*Directions*: Looking at the records below, say how many lines include "στην", and add nothing else.

((

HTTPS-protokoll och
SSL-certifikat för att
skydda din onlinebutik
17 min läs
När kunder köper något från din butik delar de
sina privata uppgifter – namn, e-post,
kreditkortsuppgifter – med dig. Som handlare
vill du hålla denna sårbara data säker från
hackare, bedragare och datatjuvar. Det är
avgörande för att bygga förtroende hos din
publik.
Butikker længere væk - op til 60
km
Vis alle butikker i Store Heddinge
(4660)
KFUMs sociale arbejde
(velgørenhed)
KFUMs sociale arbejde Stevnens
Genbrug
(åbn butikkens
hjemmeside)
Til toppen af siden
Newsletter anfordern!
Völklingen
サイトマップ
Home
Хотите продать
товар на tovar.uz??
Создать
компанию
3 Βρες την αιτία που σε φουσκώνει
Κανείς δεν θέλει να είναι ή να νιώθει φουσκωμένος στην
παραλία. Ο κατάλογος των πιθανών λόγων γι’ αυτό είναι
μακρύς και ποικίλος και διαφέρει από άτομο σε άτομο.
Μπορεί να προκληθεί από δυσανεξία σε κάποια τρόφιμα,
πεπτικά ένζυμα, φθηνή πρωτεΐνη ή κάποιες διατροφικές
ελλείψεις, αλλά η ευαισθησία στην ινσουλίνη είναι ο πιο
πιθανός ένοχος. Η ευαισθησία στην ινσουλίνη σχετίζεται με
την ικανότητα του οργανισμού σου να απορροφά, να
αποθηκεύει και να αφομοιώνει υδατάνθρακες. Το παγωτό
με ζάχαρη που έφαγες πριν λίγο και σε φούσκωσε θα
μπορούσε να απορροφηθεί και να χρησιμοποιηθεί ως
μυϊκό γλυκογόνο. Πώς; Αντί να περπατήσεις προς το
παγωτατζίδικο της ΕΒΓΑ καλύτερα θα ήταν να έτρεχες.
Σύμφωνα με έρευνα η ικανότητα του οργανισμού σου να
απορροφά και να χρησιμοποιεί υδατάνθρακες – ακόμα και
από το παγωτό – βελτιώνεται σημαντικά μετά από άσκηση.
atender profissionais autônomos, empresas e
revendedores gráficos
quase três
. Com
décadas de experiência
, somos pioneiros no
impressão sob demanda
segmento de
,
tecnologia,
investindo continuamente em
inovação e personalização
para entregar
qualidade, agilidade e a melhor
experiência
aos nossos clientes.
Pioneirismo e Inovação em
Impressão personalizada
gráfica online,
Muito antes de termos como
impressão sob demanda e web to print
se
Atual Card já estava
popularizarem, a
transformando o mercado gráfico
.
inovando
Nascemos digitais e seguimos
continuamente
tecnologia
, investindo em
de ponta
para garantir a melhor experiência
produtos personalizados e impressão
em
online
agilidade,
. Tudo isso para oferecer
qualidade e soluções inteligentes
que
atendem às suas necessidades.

))

*Result below*: 3